Wednesday, July 29, 2015

Recommendations of the 14th Finance Commission

1)The 14th Finance Commission is of the view that tax devolution should be the primary route for transfer of resources to the States.
2)In understanding the States’ needs, it has ignored the Plan and non-Plan distinctions
3) According to the Commission, the increased devolution of the divisible pool of taxes is a ``compositional shift in transfers’’ – from grants to tax devolution
4)In recommending an horizontal distribution, it has used broad parameters – population (1971), changes in population since then, income distance, forest cover and area, among others.

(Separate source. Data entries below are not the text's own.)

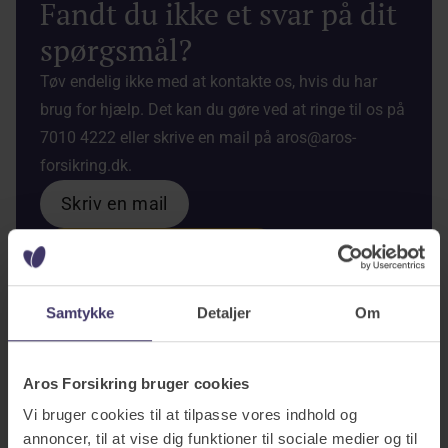
Fandt du ikke et svar på dit
spørgsmål?
Tøv endelig ikke med at kontakte os, hvis du har
brug for hjælp. Det kan du gøre ved at ringe til os på
7010 4222 eller skrive en mail på aros@aros-
forsikring.dk.
Skriv en mail
Ring til os på 7010 4222
Samtykke
Detaljer
Om
Aros Forsikring bruger cookies
Vi bruger cookies til at tilpasse vores indhold og
annoncer, til at vise dig funktioner til sociale medier og til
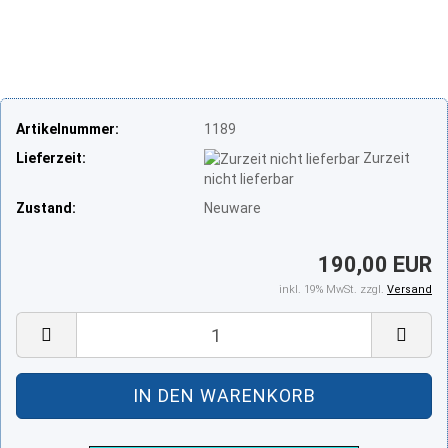
Artikelnummer:
1189
Lieferzeit:
Zurzeit
nicht lieferbar
Zustand:
Neuware
190,00 EUR
inkl. 19% MwSt. zzgl.
Versand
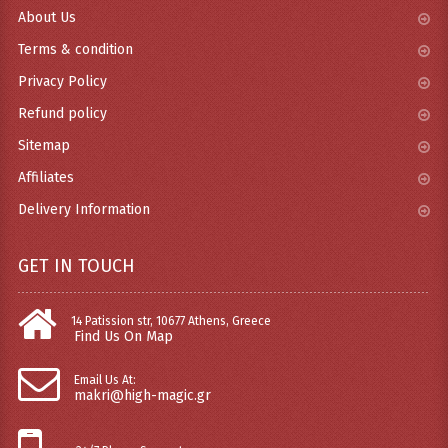
About Us
Terms & condition
Privacy Policy
Refund policy
Sitemap
Affiliates
Delivery Information
GET IN TOUCH
14 Patission str, 10677 Athens, Greece
Find Us On Map
Email Us At:
makri@high-magic.gr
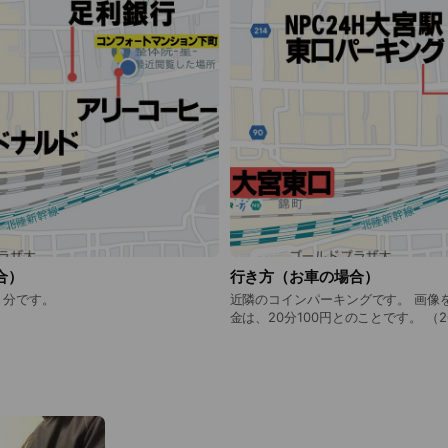
合）
行き方（お車の場合）
７分です。
近隣のコインパーキングです。 画像をご参照ください。 料
金は、20分100円とのことです。 （20
手数ですがよろしくお願いいたしま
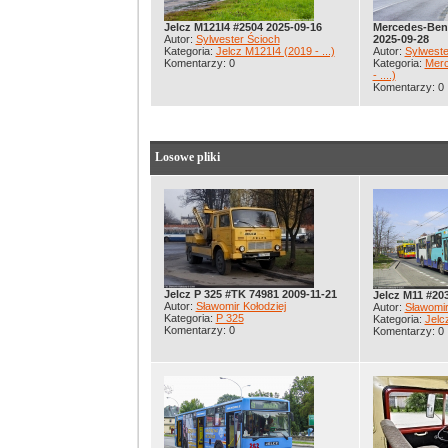
Jelcz M121I4 #2504 2025-09-16
Mercedes-Ben
Autor:
Sylwester Ścioch
2025-09-28
Kategoria:
Jelcz M121I4 (2019 - ...)
Autor:
Sylweste
Komentarzy: 0
Kategoria:
Merc
- ....)
Komentarzy: 0
Losowe pliki
Jelcz P 325 #TK 74981 2009-11-21
Jelcz M11 #20
Autor:
Sławomir Kołodziej
Autor:
Sławomir
Kategoria:
P 325
Kategoria:
Jelc
Komentarzy: 0
Komentarzy: 0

5)It has recommended distribution of grants to States for local bodies using 2011 population data with weight of 90 per cent and area with weight of 10 per cent
6)Grants to States are divided into two
7)One, grant to duly constituted gram panchayats
8)Two, grant to duly constituted municipal bodies
9)And, it has divided grants into two parts
10) A basic grant, and a performance one for gram panchayats and municipal bodies
11)The ration of basic to performance grant is 90:10 for panchayats; and 80:20 for municipalities
12)The total grant recommended is Rs. 2,87,436 crore for a five-year period. Out of which, the grant to panchayats is Rs.2,00,292 crore. And, the reminder goes to municipalities
13)The Commission has significantly departed from previous commission vis-à-vis recommendation of the principles governing grants-in-aid to the States by the Centre
14)It has chosen to take the entire revenue expenditure for this purpose. Hence, it has decided to take into account a state’s entire revenue expenditure needs without making a distinction between plan and non-plan expenditure
15)The Commission is of the view that sharing pattern in respect to various Centrally-sponsored schemes need to change. It wants the States to share a greater fiscal responsibility for the implementation of such schemes.